City of Vancouver allegedly makes secret $100M loan to Olympic developer


Friday, November 7th, 2008

Pressure mounts on Vancouver city council to come clean on deal

Christina Montgomery and Damian Inwood
Province

Construction cranes rise above the athletes village for the 2010 Winter Olympics yesterday as questions arise over a secret $100-million loan from Vancouver city council. — REUTERS

Vancouver’s Olympic Village under construction

Vision Vancouver mayoral hopeful Gregor Robertson Thursday called for an emergency council session to allow public debate on reports the city will loan $100 million to developers of the troubled Olympic Village.

He also challenged Coun. Peter Ladner, mayoral candidate for the Non-Partisan Association, to spill what he knows about the deal, apparently made at an in-camera meeting on Oct. 14.

Ladner is chairman of the city’s finance committee.

Robertson, who stepped down as an NDP MLA to run for mayor, is not a councillor and is not privy to what goes on at the in-camera sessions.

Councillors are sworn to keep the proceedings confidential.

On Oct. 16, two days after the in-camera session, Vision Vancouver Coun. Tim Stevenson tabled a motion asking that “any decision requiring the city to commit funding to the southeast False Creek development be made in public.”

Mayor Sam Sullivan ruled the motion out of order.

He did not return calls Thursday.

Robertson said Thursday — and the party’s councillors confirmed it — that none of them have told him what went on in-camera.

Robertson said it was only when the story broke in the press Thursday that he learned the city had apparently agreed to loan $100 million to Millennium Development.

He said he was also alarmed to read that Estelle Lo, the city’s chief financial officer, had resigned after voicing concerns about the city’s financial role in the project.

Lo did not return calls.

Media reports said variously that she was on vacation in Hong Kong or had resigned while on vacation.

City manager Judy Rogers, who would have received the resignation, did not return e-mails.

Rogers is on the board of directors of the Olympic organizing committee and would be intimately familiar with any deal on the project.

The city’s communications office issued a statement saying the public would be informed “when appropriate.”

It also said there had been no changes to its “financial and schedule risks” on the project.

City officials at a hastily called press conference refused to answer questions related to the loan, its implications for city finances, or about Lo.

Ladner said news of the apparent resignation caught him by surprise, since he had spoken with Lo Wednesday and the subject did not come up.

Premier Gordon Campbell said he couldn’t comment on particulars of the city’s arrangements but said he knew “the city wants to be sure the project goes through and the affordable housing gets completed.”

MLA Harry Bains, the NDP’s Olympic critic, criticized Campbell for not dipping into B.C.’s surplus to help with cost overruns.

“Why are Vancouver taxpayers being asked to pay $100 million?” Bains asked.

Campbell has called this B.C.’s Games and Canada‘s Games.
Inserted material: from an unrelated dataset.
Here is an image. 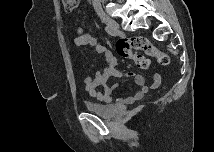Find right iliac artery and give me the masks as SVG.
Returning a JSON list of instances; mask_svg holds the SVG:
<instances>
[{"label":"right iliac artery","mask_w":215,"mask_h":152,"mask_svg":"<svg viewBox=\"0 0 215 152\" xmlns=\"http://www.w3.org/2000/svg\"><path fill=\"white\" fill-rule=\"evenodd\" d=\"M105 31L109 34V35H111V36H115L116 35V32L113 30V29H111L110 27H105Z\"/></svg>","instance_id":"1"}]
</instances>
It shows sheer arrogance on the part of the premier.”

Dan Doyle, Vancouver 2010’s boss of construction, said he’s “entirely confident” the village will be handed over as planned in 2009.

He would not comment on the city’s loan. The risk to the city would arise when it comes time to sell the units.

If real estate prices are lower — and prices are dropping — sales may not raise enough money to satisfy the loans.

Shahram Malek, a director of Millennium Development Corp., said the taxpayer-backed loan is safe.

“The Olympic village is a private development and the taxpayers are not exposed in any sense whatsoever,” Malek told Global News.

“And any loans that are on the project are our obligations to pay.”

Asked what would happen if the company went bankrupt, he said: “That’s a good question. That’s a point I should make that loans on the project are fully secured. So there is security fully backing the loans.

“So in the unlikely event, and I know everyone has to look at a doomsday scenario, in the unlikely event anything happened to our company or any other company, there is more than sufficient security to back those loans up. Again, there would be no exposure to anyone in such a scenario.”

Financial problems with the project surfaced months ago, as economic conditions dipped globally and developers began to have trouble securing loans.

In early October, city councillors were told at an in-camera briefing that the project was $60 million — six per cent — over budget.

Michael Flanigan, the city’s director of real estate services, said the amount was being covered by Millennium Development, the project’s developer, and that the city was not concerned about the project’s viability.

He also said the city’s $190-million financial guarantee to Fortress Investment Group, which provided the $750-million loan to Millennium, was not in danger of being exercised.

Concerns arose when U.S.-based Fortress had a $1.7-billion loan of its own come due. It eventually made a last-minute deal to cover the money.